One of the first requirements as a catcher is learning as much about your pitching staff as possible. You need to know each pitcher's strengths and weaknesses. You must also learn how to call a game. Many times a coach may be calling the pitches from the bench, but you still must be in tune with the flow of the game and it's up to you to make sure the pitcher hits different locations by giving a good target. Learn as much information as you can about pitching. You need to be on the same page as the pitcher.
Catcher is one of most difficult positions to play. It takes practice and determination to become a quality catcher. Hopefully this section will provide you with some information to help you on your way.
Take your stretching and conditioning seriously. Often pregame or practice stretching and conditioning is done half-heartedly by many position players. As a catcher you are in a position that is physically more demanding than any position on the field. Your ability to avoid injury and play the position for many years requires that you are well conditioned.

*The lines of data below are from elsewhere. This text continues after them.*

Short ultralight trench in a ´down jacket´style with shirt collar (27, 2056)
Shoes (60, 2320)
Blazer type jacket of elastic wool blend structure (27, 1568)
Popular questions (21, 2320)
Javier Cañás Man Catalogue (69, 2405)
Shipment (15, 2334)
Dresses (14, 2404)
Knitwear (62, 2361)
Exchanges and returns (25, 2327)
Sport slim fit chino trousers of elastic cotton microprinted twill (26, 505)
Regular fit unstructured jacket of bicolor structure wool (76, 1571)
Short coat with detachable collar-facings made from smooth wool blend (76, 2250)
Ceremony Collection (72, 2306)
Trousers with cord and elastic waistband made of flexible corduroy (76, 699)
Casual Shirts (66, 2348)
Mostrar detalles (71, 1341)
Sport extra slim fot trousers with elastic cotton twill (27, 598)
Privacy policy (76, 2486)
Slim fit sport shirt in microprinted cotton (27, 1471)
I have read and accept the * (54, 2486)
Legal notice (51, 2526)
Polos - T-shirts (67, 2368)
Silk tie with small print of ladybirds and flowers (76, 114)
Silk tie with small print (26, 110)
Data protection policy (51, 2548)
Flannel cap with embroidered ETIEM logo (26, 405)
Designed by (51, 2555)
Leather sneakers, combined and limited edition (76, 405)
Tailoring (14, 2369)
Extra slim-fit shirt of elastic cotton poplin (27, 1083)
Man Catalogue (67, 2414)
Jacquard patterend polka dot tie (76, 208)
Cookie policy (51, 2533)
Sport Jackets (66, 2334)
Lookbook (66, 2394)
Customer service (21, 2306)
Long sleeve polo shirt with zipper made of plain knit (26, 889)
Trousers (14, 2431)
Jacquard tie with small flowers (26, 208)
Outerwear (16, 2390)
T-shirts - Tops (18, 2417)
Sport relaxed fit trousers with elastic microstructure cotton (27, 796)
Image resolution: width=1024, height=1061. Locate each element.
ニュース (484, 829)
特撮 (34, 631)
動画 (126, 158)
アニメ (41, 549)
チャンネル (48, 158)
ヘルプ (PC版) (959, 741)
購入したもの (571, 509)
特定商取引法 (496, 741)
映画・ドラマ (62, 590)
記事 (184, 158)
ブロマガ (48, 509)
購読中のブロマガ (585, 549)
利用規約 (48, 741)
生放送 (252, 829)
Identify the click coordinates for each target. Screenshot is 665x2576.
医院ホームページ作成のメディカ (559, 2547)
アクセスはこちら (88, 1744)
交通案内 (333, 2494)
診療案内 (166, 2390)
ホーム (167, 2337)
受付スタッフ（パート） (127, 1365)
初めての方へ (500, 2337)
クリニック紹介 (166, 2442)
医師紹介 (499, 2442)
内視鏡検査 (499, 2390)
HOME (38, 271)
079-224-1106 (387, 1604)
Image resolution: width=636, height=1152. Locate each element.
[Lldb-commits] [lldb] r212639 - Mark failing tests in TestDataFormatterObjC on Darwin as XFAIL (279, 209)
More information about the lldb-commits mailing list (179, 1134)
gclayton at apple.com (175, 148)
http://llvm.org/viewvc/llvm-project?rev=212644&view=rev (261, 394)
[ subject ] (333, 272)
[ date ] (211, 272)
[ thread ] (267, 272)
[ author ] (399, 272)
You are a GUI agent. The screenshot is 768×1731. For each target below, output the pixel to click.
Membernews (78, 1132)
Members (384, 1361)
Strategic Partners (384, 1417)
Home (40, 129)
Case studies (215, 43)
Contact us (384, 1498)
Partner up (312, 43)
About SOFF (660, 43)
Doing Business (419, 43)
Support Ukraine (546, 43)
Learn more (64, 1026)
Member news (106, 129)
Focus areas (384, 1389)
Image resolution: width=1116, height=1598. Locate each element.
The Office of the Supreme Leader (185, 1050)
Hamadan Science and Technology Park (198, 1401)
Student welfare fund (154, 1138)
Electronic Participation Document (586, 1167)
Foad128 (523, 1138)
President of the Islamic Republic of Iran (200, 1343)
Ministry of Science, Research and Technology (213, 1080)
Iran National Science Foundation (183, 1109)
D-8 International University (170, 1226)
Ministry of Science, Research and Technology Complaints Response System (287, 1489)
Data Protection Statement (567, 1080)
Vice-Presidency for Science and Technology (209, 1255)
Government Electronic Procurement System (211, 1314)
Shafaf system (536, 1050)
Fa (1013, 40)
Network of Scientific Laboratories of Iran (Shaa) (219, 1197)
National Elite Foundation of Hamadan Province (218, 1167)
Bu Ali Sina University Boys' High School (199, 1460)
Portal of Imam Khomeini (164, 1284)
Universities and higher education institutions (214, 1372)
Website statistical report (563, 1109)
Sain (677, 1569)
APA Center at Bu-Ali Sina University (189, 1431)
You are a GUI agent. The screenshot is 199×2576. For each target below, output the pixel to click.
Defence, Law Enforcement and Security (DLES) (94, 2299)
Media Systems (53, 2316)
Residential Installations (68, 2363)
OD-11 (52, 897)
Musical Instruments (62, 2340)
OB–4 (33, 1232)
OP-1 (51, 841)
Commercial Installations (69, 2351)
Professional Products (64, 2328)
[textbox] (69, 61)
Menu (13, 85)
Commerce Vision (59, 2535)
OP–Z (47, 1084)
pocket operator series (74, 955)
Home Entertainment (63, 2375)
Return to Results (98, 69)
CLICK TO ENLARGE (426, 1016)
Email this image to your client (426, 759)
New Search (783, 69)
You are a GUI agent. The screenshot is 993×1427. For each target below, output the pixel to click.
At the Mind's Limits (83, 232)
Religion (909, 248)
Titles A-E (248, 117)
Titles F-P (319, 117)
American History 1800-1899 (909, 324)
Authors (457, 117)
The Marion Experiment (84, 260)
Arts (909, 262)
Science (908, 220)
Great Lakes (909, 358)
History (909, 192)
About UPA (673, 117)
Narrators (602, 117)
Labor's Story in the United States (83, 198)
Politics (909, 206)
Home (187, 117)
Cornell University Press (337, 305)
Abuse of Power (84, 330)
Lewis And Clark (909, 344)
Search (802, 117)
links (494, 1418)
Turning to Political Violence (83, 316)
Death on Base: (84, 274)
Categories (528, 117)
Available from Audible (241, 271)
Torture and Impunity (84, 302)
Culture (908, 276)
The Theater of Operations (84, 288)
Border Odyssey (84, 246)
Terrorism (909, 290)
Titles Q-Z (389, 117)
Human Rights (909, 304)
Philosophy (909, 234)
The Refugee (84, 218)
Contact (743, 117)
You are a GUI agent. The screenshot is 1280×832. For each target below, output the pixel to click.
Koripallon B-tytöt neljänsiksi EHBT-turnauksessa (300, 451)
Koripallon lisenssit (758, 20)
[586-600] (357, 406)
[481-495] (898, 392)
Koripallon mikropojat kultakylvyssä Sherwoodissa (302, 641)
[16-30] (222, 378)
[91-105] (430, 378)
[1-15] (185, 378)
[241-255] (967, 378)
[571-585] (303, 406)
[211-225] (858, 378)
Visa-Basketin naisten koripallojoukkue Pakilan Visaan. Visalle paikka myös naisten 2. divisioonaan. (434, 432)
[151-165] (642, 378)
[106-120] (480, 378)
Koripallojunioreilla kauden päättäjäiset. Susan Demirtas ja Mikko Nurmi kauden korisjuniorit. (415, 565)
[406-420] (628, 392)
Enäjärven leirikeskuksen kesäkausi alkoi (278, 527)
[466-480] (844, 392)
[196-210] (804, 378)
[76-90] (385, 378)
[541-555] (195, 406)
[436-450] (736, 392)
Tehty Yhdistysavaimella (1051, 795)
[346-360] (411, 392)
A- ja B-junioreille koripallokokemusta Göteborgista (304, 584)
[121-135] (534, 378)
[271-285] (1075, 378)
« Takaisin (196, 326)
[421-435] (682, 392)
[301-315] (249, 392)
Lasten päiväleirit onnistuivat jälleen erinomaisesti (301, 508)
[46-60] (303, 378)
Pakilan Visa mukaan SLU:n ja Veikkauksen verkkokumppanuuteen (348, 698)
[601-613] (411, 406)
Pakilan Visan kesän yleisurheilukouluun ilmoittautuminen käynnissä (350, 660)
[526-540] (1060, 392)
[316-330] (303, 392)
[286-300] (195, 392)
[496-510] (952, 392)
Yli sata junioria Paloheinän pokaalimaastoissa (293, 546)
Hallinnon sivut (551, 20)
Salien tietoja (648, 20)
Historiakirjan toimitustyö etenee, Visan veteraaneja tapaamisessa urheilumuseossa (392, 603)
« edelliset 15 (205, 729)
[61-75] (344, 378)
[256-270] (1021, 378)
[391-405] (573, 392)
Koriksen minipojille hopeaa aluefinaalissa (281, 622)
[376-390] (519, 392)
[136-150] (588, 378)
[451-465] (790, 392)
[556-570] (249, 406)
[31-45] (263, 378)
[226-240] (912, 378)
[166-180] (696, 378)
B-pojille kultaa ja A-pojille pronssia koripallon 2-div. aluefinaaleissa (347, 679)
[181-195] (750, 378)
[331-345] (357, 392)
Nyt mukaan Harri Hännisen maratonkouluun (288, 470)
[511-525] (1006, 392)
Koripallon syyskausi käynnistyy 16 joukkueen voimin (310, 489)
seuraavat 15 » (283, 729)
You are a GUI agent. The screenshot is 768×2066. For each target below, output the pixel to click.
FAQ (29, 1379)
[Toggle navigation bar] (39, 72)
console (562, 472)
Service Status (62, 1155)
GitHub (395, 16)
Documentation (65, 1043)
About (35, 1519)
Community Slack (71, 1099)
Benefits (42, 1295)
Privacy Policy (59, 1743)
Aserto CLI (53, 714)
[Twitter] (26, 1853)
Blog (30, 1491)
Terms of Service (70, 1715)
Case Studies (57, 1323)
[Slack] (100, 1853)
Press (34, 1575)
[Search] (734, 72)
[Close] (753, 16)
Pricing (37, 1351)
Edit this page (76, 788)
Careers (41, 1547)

Talk to the starting pitcher after he has completed his warm-up. How does he feel? How is his control? What pitches is he having trouble with? What pitches are working well? Compare that with your impression from his warm-up. Use the information above to come up with an approach for the first time through the lineup. After a couple of innings you may notice that things that weren't working during the warm-up are working now.
A pitcher with arm trouble won't be a pitcher for long. The same holds true for a catcher. Make sure you warm-up properly for each practice and game. Throw as much as you can to build arm strength and make sure you always warm-up slowly.